A 29-year-old male patient of African descent presented to the Emergency Department with a short history (less than 2 days) of painless frank haematuria. This was associated with a 1-2 week history of right flank discomfort. He was otherwise well, with only a past medical history of sickle cell trait.
Contrast-enhanced CT of the thorax, abdomen and pelvis (Figure 1a-c) revealed a heterogeneously enhancing mass involving the upper two-thirds of the right kidney, with invasion into the renal sinus. Tumour thrombus was evident within the ipsilateral renal vein and inferior vena cava. There was extensive retroperitoneal lymphadenopathy, posterior to the vena cava and surrounding the right renal artery. Lymphadenopathy extended to the upper mediastinum and multiple, bilateral pulmonary metastasis were evident. Aggressive osseous lesions were evident throughout the bony skeleton.
Whole-spine MRI (Figure 2) (performed due to lower back pain) demonstrated expansion of epidural fat with bizarre, irregular enhancement and crowding of the cauda equina. This was attributed to venous congestion, resulting from the large tumour thrombus filling the IVC. A ‘soft’ process of this kind would not exert significant mass effect on the cauda equina and this unusual appearance was important to distinguish from a malignant cauda equina compression / intrathecal leptomeningeal disease.
First documented in 1995 by Davis et al, renal medullary carcinoma (RMC) has been described as the ‘seventh sickle cell nephropathy’ . It almost exclusively affects individuals with sickle cell trait. It is estimated that approximately 1 in 14 African Americans carry the sickle cell trait and of these, between 1- 20/40, 000 will develop RMC . The typical age of patients is 11-39 years, with a male predominance of 3:1 .
The pathophysiology remains unclear. It is supposed that in people with sickle cell trait, there is chronic hypoxia in the renal medulla, eventually resulting in transitional cell proliferation involving the terminal collecting ducts and papillary epithelium .
Clinical presentation is flank pain, haematuria as weight loss .
70% of cases affect the right kidney . Imaging demonstrates an ill-defined, infiltrative and aggressive soft tissue mass arising from the renal medulla and invading the renal sinus. The tumour demonstrates heterogenous enhancement with central necrosis. The affected kidney becomes enlarged, sometimes with reniform preservation . Caliectasis without pelviectasis is occasionally documented .
90% of patients present with metastasis . Of these patients, 88% have stage IV disease . Sites of metastasis are typically lymph nodes, liver, lungs, and bones. Brain involvement is uncommon .
In the thorax, pulmonary lymphangitic carcinomatosis can occur secondary to tumour growth in the pulmonary lymphatics.

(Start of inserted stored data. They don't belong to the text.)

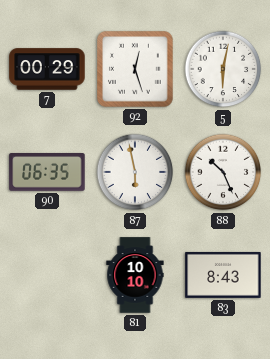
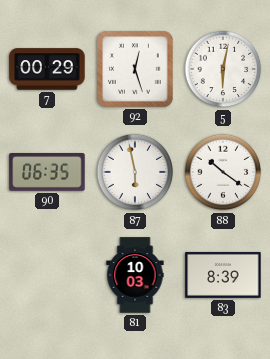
88: 10:26 -> 10:21
81: 10:10 -> 10:03
83: 8:43 -> 8:39
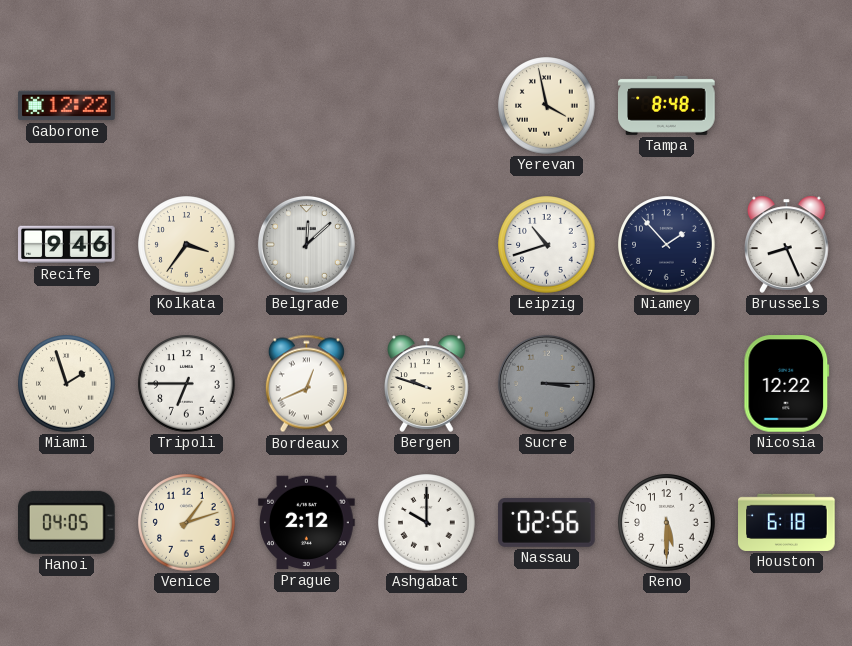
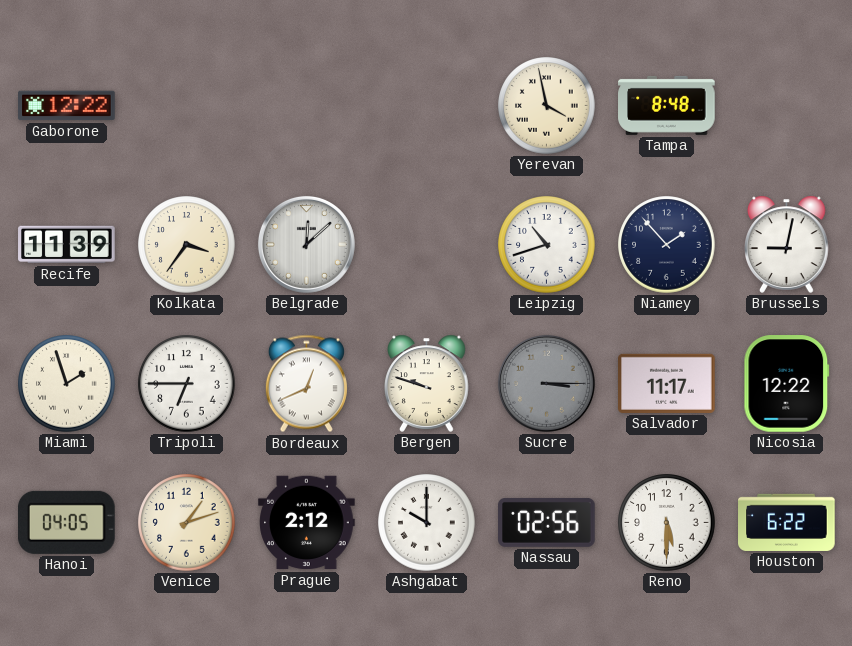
Recife: 9:46 -> 11:39
Brussels: 8:26 -> 9:02
Salvador: none -> 11:17
Houston: 6:18 -> 6:22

This results in smooth/nodular thickening of the pulmonary bronchovascular bundles, interstitium, and interlobular septa .

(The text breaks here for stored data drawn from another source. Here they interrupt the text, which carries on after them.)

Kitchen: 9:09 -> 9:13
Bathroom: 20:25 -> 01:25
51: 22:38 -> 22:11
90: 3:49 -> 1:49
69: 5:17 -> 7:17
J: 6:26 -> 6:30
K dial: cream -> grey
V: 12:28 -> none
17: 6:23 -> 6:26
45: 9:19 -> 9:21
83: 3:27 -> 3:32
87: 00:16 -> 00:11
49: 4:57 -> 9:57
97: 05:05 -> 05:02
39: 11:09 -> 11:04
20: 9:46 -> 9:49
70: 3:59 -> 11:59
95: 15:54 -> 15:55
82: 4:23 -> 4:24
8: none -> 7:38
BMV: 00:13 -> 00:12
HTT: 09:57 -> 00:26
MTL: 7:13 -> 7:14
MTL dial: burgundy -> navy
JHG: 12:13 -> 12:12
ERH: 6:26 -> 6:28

RMC is often described as the most aggressive kidney cancer’ with an average life expectancy following diagnosis of 15 weeks . Limited data suggest that the use of upfront combined cytotoxic chemotherapy may increase survival to 13-months . A multi-disciplinary team approach, including psychological support, is vital.
Although extremely rare, it may be possible as the reporting radiologist to anticipate this cell type if confronted with a CT of a young patient of African descent, with an aggressive-looking renal tumour particularly in those known to have sickle cell trait. Bloods may show anaemia with a disproportionately low MCV and mildly elevated bilirubin. This has significant clinical implications, as the suggestion of possible MRC should steer the MDT towards renal biopsy rather than diagnostic nephrectomy in this aggressive tumour type. It also introduces a level of urgency to the investigation and referral of this often rapidly progressive process .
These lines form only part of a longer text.